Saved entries
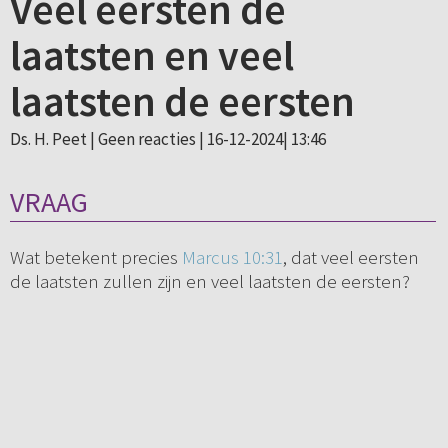
Veel eersten de
laatsten en veel
laatsten de eersten
Ds. H. Peet |
Geen reacties
| 16-12-2024| 13:46
VRAAG
Wat betekent precies
Marcus 10:31
, dat veel eersten
de laatsten zullen zijn en veel laatsten de eersten?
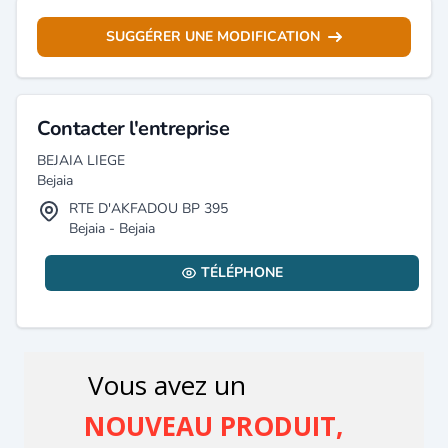
SUGGÉRER UNE MODIFICATION
Contacter l'entreprise
BEJAIA LIEGE
Bejaia
RTE D'AKFADOU BP 395
Bejaia - Bejaia
TÉLÉPHONE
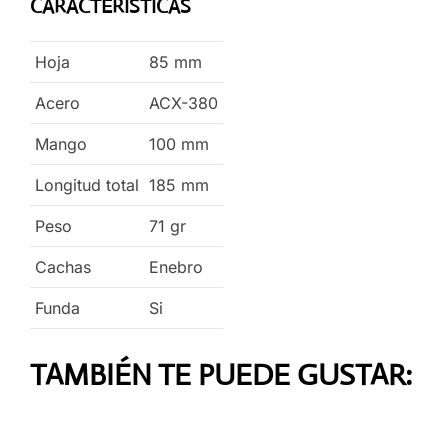
CARACTERÍSTICAS
Hoja
85
mm
Acero
ACX-380
Mango
100
mm
Longitud total
185
mm
Peso
71
gr
Cachas
Enebro
Funda
Si
TAMBIÉN TE PUEDE GUSTAR:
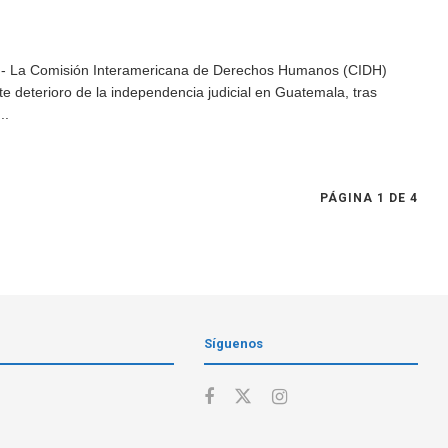
.- La Comisión Interamericana de Derechos Humanos (CIDH)
te deterioro de la independencia judicial en Guatemala, tras
..
PÁGINA 1 DE 4
Síguenos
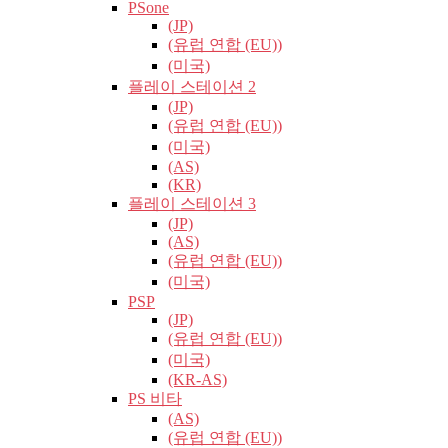
PSone
(JP)
(유럽​​ 연합 (EU))
(미국)
플레이 스테이션 2
(JP)
(유럽​​ 연합 (EU))
(미국)
(AS)
(KR)
플레이 스테이션 3
(JP)
(AS)
(유럽​​ 연합 (EU))
(미국)
PSP
(JP)
(유럽​​ 연합 (EU))
(미국)
(KR-AS)
PS 비타
(AS)
(유럽​​ 연합 (EU))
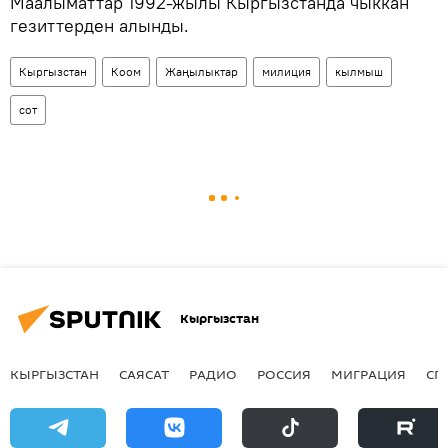
Маалыматтар 1992-жылы Кыргызстанда чыккан
гезиттерден алынды.
Кыргызстан
Коом
Жаңылыктар
милиция
кылмыш
сот
Кыргызстан
КЫРГЫЗСТАН
САЯСАТ
РАДИО
РОССИЯ
МИГРАЦИЯ
СП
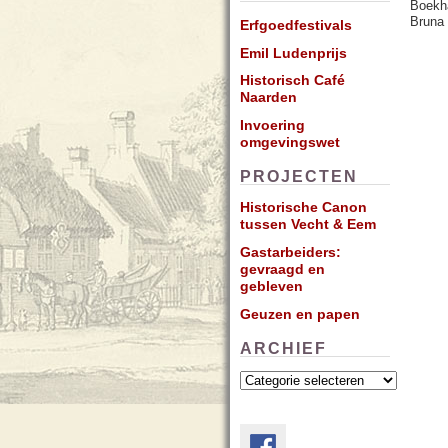
Boekh
Bruna 
Erfgoedfestivals
Emil Ludenprijs
Historisch Café
Naarden
Invoering
omgevingswet
PROJECTEN
Historische Canon
tussen Vecht & Eem
Gastarbeiders:
gevraagd en
gebleven
Geuzen en papen
ARCHIEF
Archief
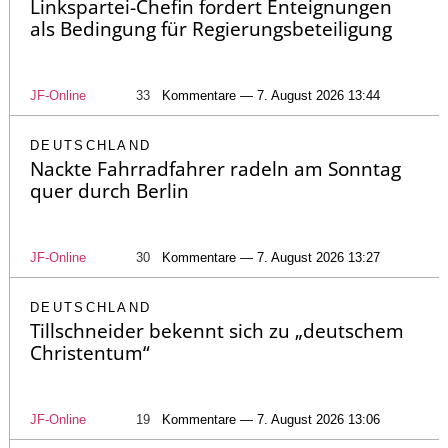
Linkspartei-Chefin fordert Enteignungen
als Bedingung für Regierungsbeteiligung
JF-Online
33
Kommentare — 7. August 2026 13:44
DEUTSCHLAND
Nackte Fahrradfahrer radeln am Sonntag
quer durch Berlin
JF-Online
30
Kommentare — 7. August 2026 13:27
DEUTSCHLAND
Tillschneider bekennt sich zu „deutschem
Christentum“
JF-Online
19
Kommentare — 7. August 2026 13:06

Problem details: Your task is to return every entry exactly as it was written, with the pictures removed.

Task response:
Veel eersten de
laatsten en veel
laatsten de eersten
Ds. H. Peet |
Geen reacties
| 16-12-2024| 13:46
VRAAG
Wat betekent precies
Marcus 10:31
, dat veel eersten
de laatsten zullen zijn en veel laatsten de eersten?
SUGGÉRER UNE MODIFICATION
Contacter l'entreprise
BEJAIA LIEGE
Bejaia
RTE D'AKFADOU BP 395
Bejaia - Bejaia
TÉLÉPHONE
CARACTERÍSTICAS
Hoja
85
mm
Acero
ACX-380
Mango
100
mm
Longitud total
185
mm
Peso
71
gr
Cachas
Enebro
Funda
Si
TAMBIÉN TE PUEDE GUSTAR:
.- La Comisión Interamericana de Derechos Humanos (CIDH)
te deterioro de la independencia judicial en Guatemala, tras
..
PÁGINA 1 DE 4
Síguenos
PSone
(JP)
(유럽​​ 연합 (EU))
(미국)
플레이 스테이션 2
(JP)
(유럽​​ 연합 (EU))
(미국)
(AS)
(KR)
플레이 스테이션 3
(JP)
(AS)
(유럽​​ 연합 (EU))
(미국)
PSP
(JP)
(유럽​​ 연합 (EU))
(미국)
(KR-AS)
PS 비타
(AS)
(유럽​​ 연합 (EU))
Маалыматтар 1992-жылы Кыргызстанда чыккан
гезиттерден алынды.
Кыргызстан
Коом
Жаңылыктар
милиция
кылмыш
сот
Кыргызстан
КЫРГЫЗСТАН
САЯСАТ
РАДИО
РОССИЯ
МИГРАЦИЯ
СП
Boekh
Bruna 
Erfgoedfestivals
Emil Ludenprijs
Historisch Café
Naarden
Invoering
omgevingswet
PROJECTEN
Historische Canon
tussen Vecht & Eem
Gastarbeiders:
gevraagd en
gebleven
Geuzen en papen
ARCHIEF
Archief
Linkspartei-Chefin fordert Enteignungen
als Bedingung für Regierungsbeteiligung
JF-Online
33
Kommentare — 7. August 2026 13:44
DEUTSCHLAND
Nackte Fahrradfahrer radeln am Sonntag
quer durch Berlin
JF-Online
30
Kommentare — 7. August 2026 13:27
DEUTSCHLAND
Tillschneider bekennt sich zu „deutschem
Christentum“
JF-Online
19
Kommentare — 7. August 2026 13:06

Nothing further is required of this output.